I have another friend who is a young widow; now a single mother. I don’t think she really has any idea how much she amazes me. Her entire life was turned upside down and she rose to the challenge, went to work, went to school, and changes the lives of others every single day.
Recently, someone asked me if love was enough…and is it love if we think we’d be ok if anything happened to them.
I thought about this a lot since then. Did I give the wrong answer? My grandparents died exactly one year to the day apart. They spent their whole lives together; my grandfather went first, and she joined him a year later.
I replied I know I’d be able to make it thru. And honestly, I’d rather it be me left behind first, because I know I am strong and have my kids and friends and loved ones to get me thru. It’s not that I don’t love him deeply, I do. It’s just that I’m the type that works my way thru things. He’s been a part of helping me to become that strong.
When things are tough, I re-establish.
I worry about my honey though. I’m not so sure he’d be ok. Not that he’s not strong, he is. But I sooooo don’t want him to suffer that type of loss.
Valentine’s Day is coming up. I think about those who have lost their loved ones. And they remind me,
“Cherish the moments with the ones you love, because you don’t know if it will be your last.”
Recently, someone was talking about their loss, and how it was coming up to five years. She said to me, “I spent so much time regretting what I didn’t do and what I should have done.

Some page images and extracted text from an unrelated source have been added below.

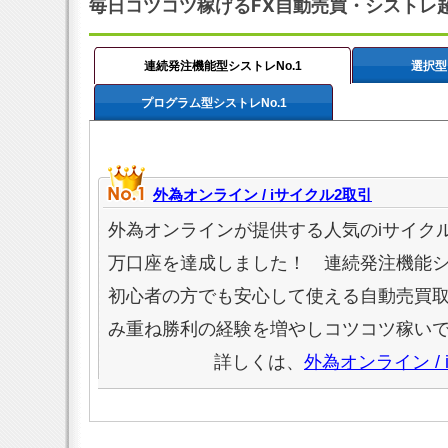
毎日コツコツ稼げるFX自動売買・シストレ
連続発注機能型シストレNo.1
選択型
プログラム型シストレNo.1
外為オンライン / iサイクル2取引
外為オンラインが提供する人気のiサイクル
万口座を達成しました！ 連続発注機能
初心者の方でも安心して使える自動売買
み重ね勝利の経験を増やしコツコツ稼い
詳しくは、
外為オンライン /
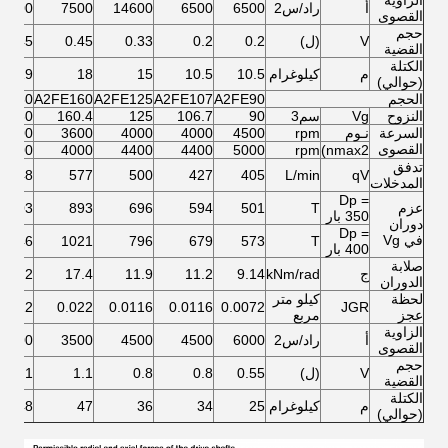
الزاوية
أ
راد/س2
6500
6500
14600
7500
7500
القصوى
حجم
V
(ل)
0.2
0.2
0.33
0.45
0.45
القضية
الكتلة
م
كيلوغرام
10.5
10.5
15
18
19
(حوالي)
الحجم
A2FE90
A2FE107
A2FE125
A2FE160
E180
النزوح
Vg
سم3
90
106.7
125
160.4
180
السرعة
نـوم
rpm
4500
4000
4000
3600
3600
القصوى
4000
4000
4400
4400
5000
rpm
nmax2)
تدفق
648
577
500
427
405
L/min
qV
المدخلات
Dp =
عزم
T
501
594
696
893
1003
350 بار
دوران
Dp =
في Vg
1146
1021
796
679
573
T
400 بار
صلابة
ج
kNm/rad
9.14
11.2
11.9
17.4
18.2
الدوران
لحظة
كيلو متر
0.022
0.022
0.0116
0.0116
0.0072
JGR
عجز
مربع
الزاوية
أ
راد/س2
6000
4500
4500
3500
3500
القصوى
حجم
V
(ل)
0.55
0.8
0.8
1.1
1.1
القضية
الكتلة
م
كيلوغرام
25
34
36
47
48
(حوالي)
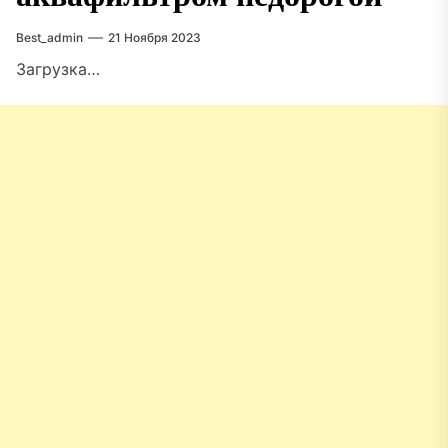
Best_admin
21 Ноября 2023
Загрузка…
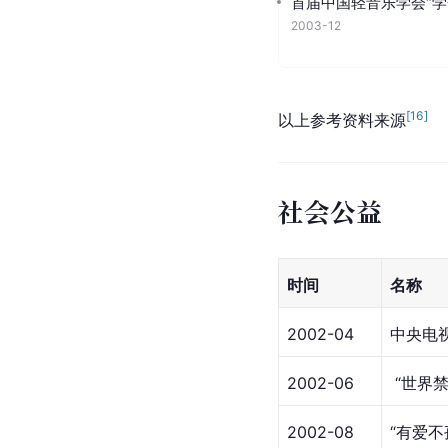
首届中国轻音乐学会“学
2003-12
[
16
]
以上参考资料来源
社会公益
时间
名称
2002-04
中央电
2002-06
 “世
2002-08
“有爱不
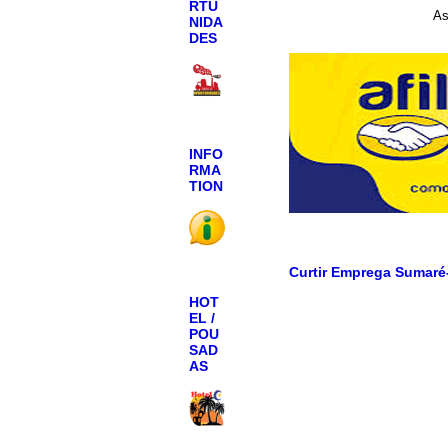
RTU
As
NIDA
DES
INFO
RMA
TION
Curtir Emprega Sumaré
HOT
EL /
POU
SAD
AS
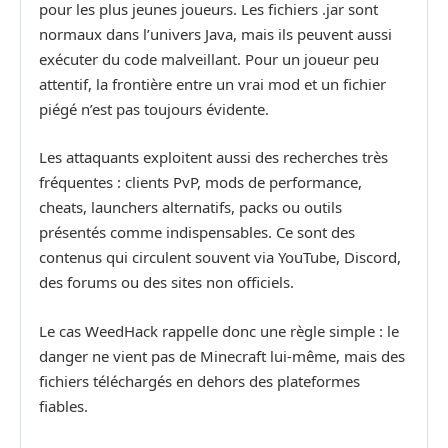
pour les plus jeunes joueurs. Les fichiers .jar sont
normaux dans l’univers Java, mais ils peuvent aussi
exécuter du code malveillant. Pour un joueur peu
attentif, la frontière entre un vrai mod et un fichier
piégé n’est pas toujours évidente.
Les attaquants exploitent aussi des recherches très
fréquentes : clients PvP, mods de performance,
cheats, launchers alternatifs, packs ou outils
présentés comme indispensables. Ce sont des
contenus qui circulent souvent via YouTube, Discord,
des forums ou des sites non officiels.
Le cas WeedHack rappelle donc une règle simple : le
danger ne vient pas de Minecraft lui-même, mais des
fichiers téléchargés en dehors des plateformes
fiables.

And it’s taken me five years to get thru the pain. So, Hope, if you see this, pray for pain.”
I was like…huh?
And she continued, “Pray for pain. Because sometimes, it takes pain for us to see what we’ve lost. And I’d rather have pain now, then when it’s too late to make any changes. Embrace the pain and learn from it. Then you realize what you lost and how to move forward.”
Love is a gift to be held on to.
I think perhaps that sometimes today’s generation has the wrong idea of what love is; that it’s temporary. They wait for the “BAM!” so they will know it is real and continue to look for something better instead of treasuring what they already have. Society today looks at what can they get out of love, instead of what are they willing to put into it.
They forget, that it’s a choice to show someone that they are their deepest treasure.
Yesterday, my husband and I spent the day with old friends. For a bit, we pondered on the good ole days. Back when things were easier, and our kids were younger and we had fun together. They’re about to be empty nesters. It will be just the two of them. What will they do?
As we said our goodbyes and walked away, the two of them made fun of us, “Ah look, they’re holding hands.”
As we started the 90 minute drive back home, my husband made sure to put on music he knew I’d like. We made small chat for a few minutes, but I was tired after a long day. I felt guilty at first, for not talking much. But then, I thought…this is so nice. Just the two of us, listening to music, driving together…comfortable enough to just be.
We’ve been together a long time. And I pray we have many more years to come. And I hope, I’m one that says, I’m glad I did, instead of I wish I had.